Comunque andrà a finire, il neo presidente dovrà proteggersi subito dal fuoco amico. Se Emiliano avrà l’onere di mettere in cantiere soluzioni green care alla sensibilità dell’elettorato progressista e pentastellato, Fitto dovrà guardarsi dalle ambizioni dei suoi ex sostenitori passati armi e bagagli alla Lega e intenzionati a farla crescere. Molto dipenderà dalle caratteristiche d’una sua eventuale vittoria. Se riporterà più voti della coalizione, potrà essere un presidente leader, come probabilmente vuole la Meloni e come è nelle sue corde. Se la coalizione andrà meglio di lui e la Lega sarà il primo partito, occorrerà una grande capacità di mediazione e altrettanta democristiana pazienza, qualità che l’ex ragazzo di Maglie comunque possiede ma da cui preferirebbe non far dipendere la sua sopravvivenza politica.

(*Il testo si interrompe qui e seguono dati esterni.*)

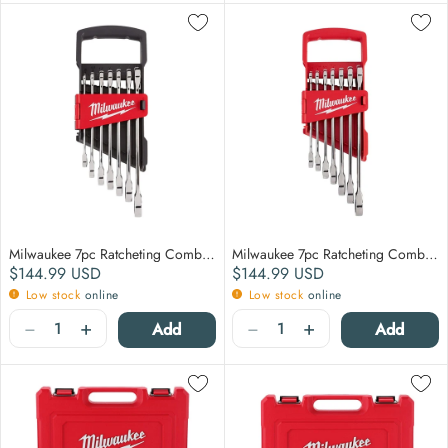
Milwaukee 7pc Ratcheting Combination Wrench Set - Metric
Milwaukee 7pc Ratcheting Combination Wrench Set - SAE
Regular price
Regular price
$144.99
USD
$144.99
USD
Low stock
online
Low stock
online
Quantity
Quantity
−
+
−
+
Add
Add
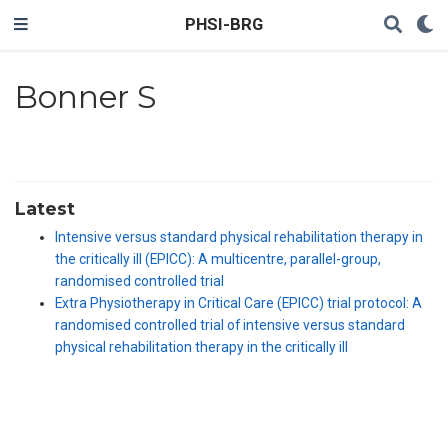
PHSI-BRG
Bonner S
Latest
Intensive versus standard physical rehabilitation therapy in
the critically ill (EPICC): A multicentre, parallel-group,
randomised controlled trial
Extra Physiotherapy in Critical Care (EPICC) trial protocol: A
randomised controlled trial of intensive versus standard
physical rehabilitation therapy in the critically ill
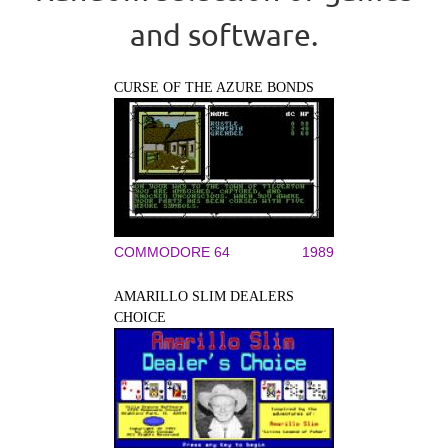
and software.
CURSE OF THE AZURE BONDS
COMMODORE 64
1989
AMARILLO SLIM DEALERS
CHOICE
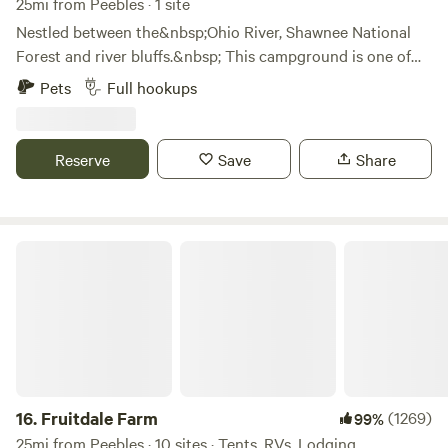
25mi from Peebles · 1 site
Nestled between the&nbsp;Ohio River, Shawnee National
Forest and river bluffs.&nbsp; This campground is one of
Adams county's best kept secrets.&nbsp; We just
Pets
Full hookups
purchased this property ourselves in November of 2018 and
fell in love from the moment we placed our feet here.&nbsp;
Enjoy the views and simply watch the river go
Reserve
Save
Share
by.&nbsp;&nbsp;
Fruitdale Farm
16.
Fruitdale Farm
(1269)
99%
25mi from Peebles · 10 sites · Tents, RVs, Lodging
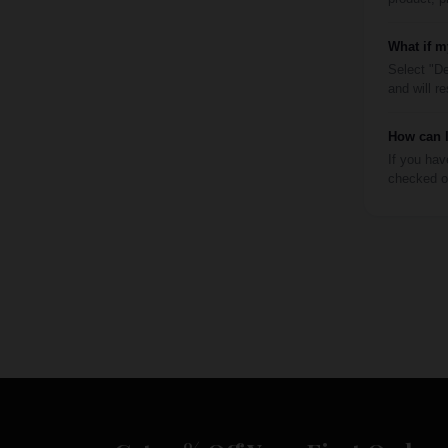
What if m
Select "De
and will r
How can I
If you hav
checked ou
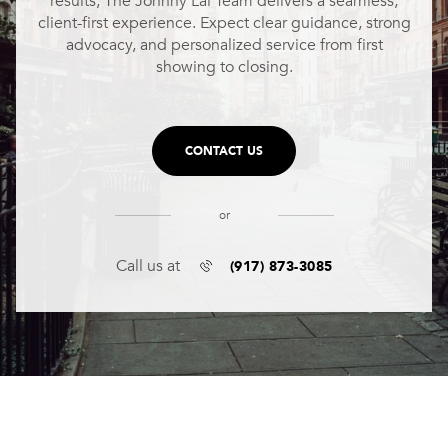
results, The Johnny Lal Team delivers a seamless,
client-first experience. Expect clear guidance, strong
advocacy, and personalized service from first
showing to closing.
CONTACT US
or
(917) 873-3085
Call us at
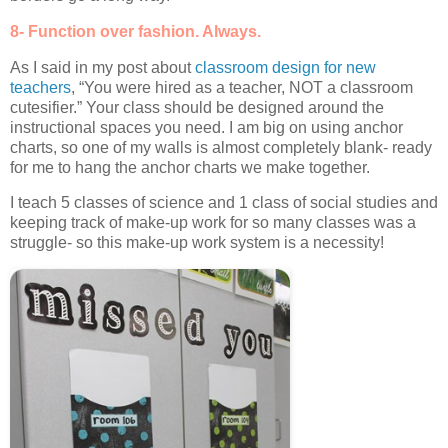
8- Function over fashion. Always.
As I said in my post about
classroom design for new
teachers
, “You were hired as a teacher, NOT a classroom
cutesifier.” Your class should be designed around the
instructional spaces you need. I am big on using anchor
charts, so one of my walls is almost completely blank- ready
for me to hang the anchor charts we make together.
I teach 5 classes of science and 1 class of social studies and
keeping track of make-up work for so many classes was a
struggle- so this make-up work system is a necessity!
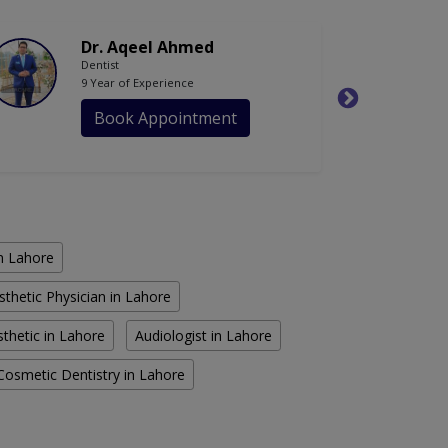
Dr. Aqeel Ahmed
Dentist
9 Year of Experience
Book Appointment
in Lahore
sthetic Physician in Lahore
thetic in Lahore
Audiologist in Lahore
Cosmetic Dentistry in Lahore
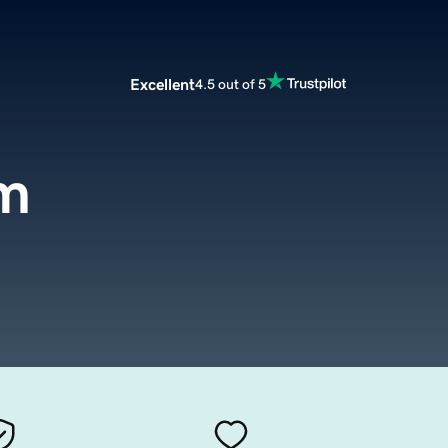
Excellent
4.5 out of 5
m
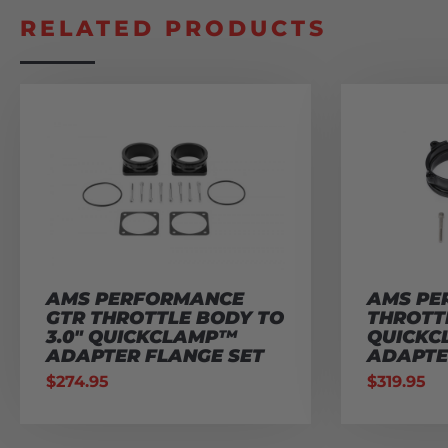
RELATED PRODUCTS
AMS PERFORMANCE
AMS PE
GTR THROTTLE BODY TO
THROTTL
3.0″ QUICKCLAMP™
QUICK
ADAPTER FLANGE SET
ADAPTE
$
274.95
$
319.95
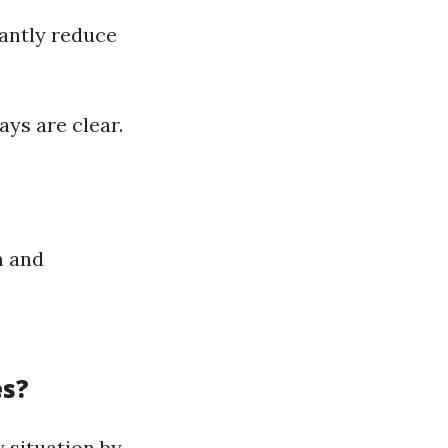
cantly reduce
ys are clear.
m and
es?
 situation by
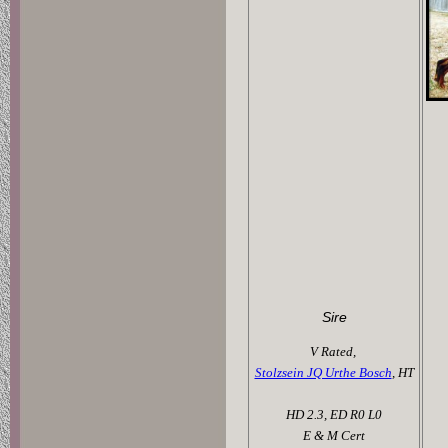
Sire
V Rated,
Stolzsein JQ Urthe Bosch
, HT
HD 2.3, ED R0 L0
E & M Cert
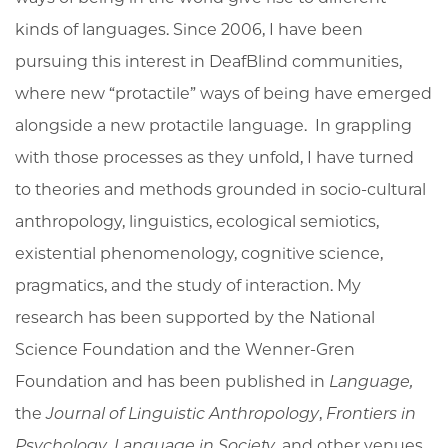
kinds of languages. Since 2006, I have been
pursuing this interest in DeafBlind communities,
where new “protactile” ways of being have emerged
alongside a new protactile language. In grappling
with those processes as they unfold, I have turned
to theories and methods grounded in socio-cultural
anthropology, linguistics, ecological semiotics,
existential phenomenology, cognitive science,
pragmatics, and the study of interaction. My
research has been supported by the National
Science Foundation and the Wenner-Gren
Foundation and has been published in
Language,
the
Journal of Linguistic Anthropology
,
Frontiers in
Psychology
,
Language in Society
, and other venues.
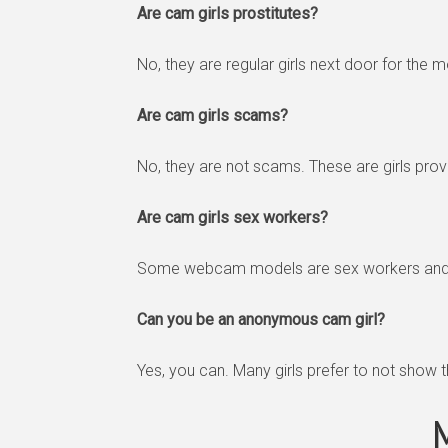
Are cam girls prostitutes?
No, they are regular girls next door for the m
Are cam girls scams?
No, they are not scams. These are girls provi
Are cam girls sex workers?
Some webcam models are sex workers and th
Can you be an anonymous cam girl?
Yes, you can. Many girls prefer to not show 
M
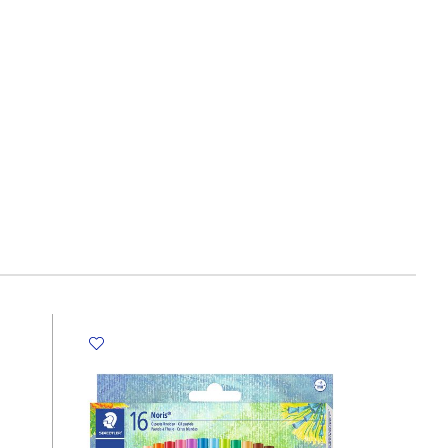
30
Sheets,
Monster
High
My
Academia
quantity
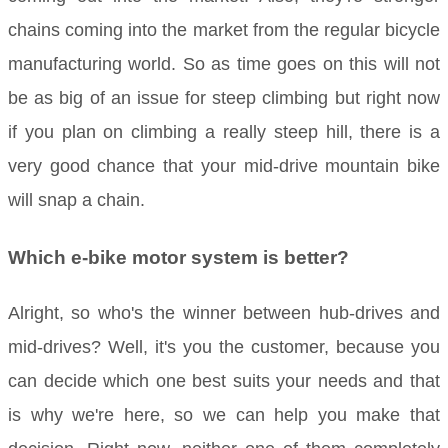
chains coming into the market from the regular bicycle
manufacturing world. So as time goes on this will not
be as big of an issue for steep climbing but right now
if you plan on climbing a really steep hill, there is a
very good chance that your mid-drive mountain bike
will snap a chain.
Which e-bike motor system is better?
Alright, so who's the winner between hub-drives and
mid-drives? Well, it's you the customer, because you
can decide which one best suits your needs and that
is why we're here, so we can help you make that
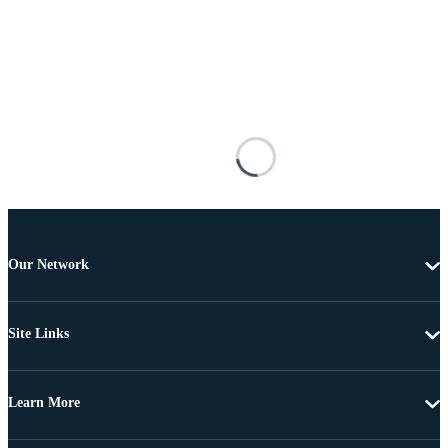
Our Network
Site Links
Learn More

Un’altra cosa è certa. Emiliano o Fitto dovrà fronteggiare un’opposizione agguerrita dove conteranno molto i personalismi e gli interessi trasversali. Potrebbe così far ritorno, in senso ampio, la necessità di fare politica, abbastanza sacrificata in questi anni, nel Centrosinistra, al leaderismo di Vendola ed Emiliano, e nel Centrodestra alla mancanza di figure veramente forti. Il ricorso, come elemento di riunificazione, a un politico ancora giovane che già vent’anni fa era stato il più giovane presidente della Puglia, è lì a confermarlo.